Introduction and Definition: Endometrial carcinoma, also referred to as endometrial cancer (EC), is a malignant tumor that arises from the epithelial lining of the uterus, known as the endometrium. EC is the most prevalent cancer of the female genital tract in developed countries, and its growing incidence driven by various risk factors is emerging as a significant public health concern. EC’s precise etiology is uncertain, although known risk factors are correlated with estrogen-progesterone imbalances. Due to high morbidity and mortality associated with EC, reviewing recent research on its etiology, risk factors, and future directions is critical.

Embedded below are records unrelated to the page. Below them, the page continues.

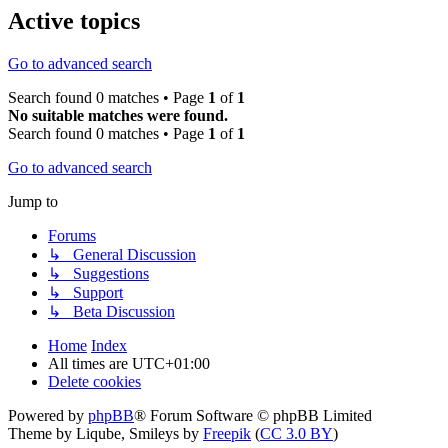
Active topics
Go to advanced search
Search found 0 matches • Page
1
of
1
No suitable matches were found.
Search found 0 matches • Page
1
of
1
Go to advanced search
Jump to
Forums
↳ General Discussion
↳ Suggestions
↳ Support
↳ Beta Discussion
Home
Index
All times are
UTC+01:00
Delete cookies
Powered by
phpBB
® Forum Software © phpBB Limited
Theme by Liqube, Smileys by
Freepik
(
CC 3.0 BY
)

Body: ECs are classified as estrogen-dependent (type I) or estrogen independent otherwise (type II). Type 1 ECs are low-grade, endometrioid tumours often detected early and associated with better prognoses. Type II ECs exhibit non-endometroid histology, including carcinosarcomas, serous carcinomas, clear cell carcinomas, and other molecularly distinct tumours. Classification systems are evolving with new research to incorporate molecular, histological, and clinical factors, enhancing diagnosis and treatment protocols. Major risk factors and treatments emphasize the critical role of estrogen signalling, such that estrogen receptor α (ER) acts as an oncogenic signal. Genomic and nongenomic estrogen signalling pathways both contribute to the development of EC. Type I and type II ECs exhibit distinct risk factors, although both are associated with estrogen-progesterone imbalances. Type I EC risk factors include diabetes, obesity, early-onset menarche, and late-onset menopause, all of which result in prolonged exposure to unopposed estrogen. Type II ECs are less understood, but specific mutations involving TP53, and BRCA1/2 genes are implicated in its risk. The standard approach is often primary debulking surgery (PDS); however, neoadjuvant chemotherapy (NACT) is explored if the disease is deemed surgically unresectable. Ongoing clinical trials are exploring optimal treatment strategies. Germline mutations in the Breast Cancer gene 1/2 (BRCA1/2) are suggested to increase EC risk, although further studies are required to determine if EC is a BRCA1/2-associated disease. Current research suggests BRCA1/2, specifically BRCA1 mutation carriers have increased risk for EC, particularly in those with serous-like histology and TP53 mutations. Specified research can permit targeted treatments from a genetic and oncologic perspective.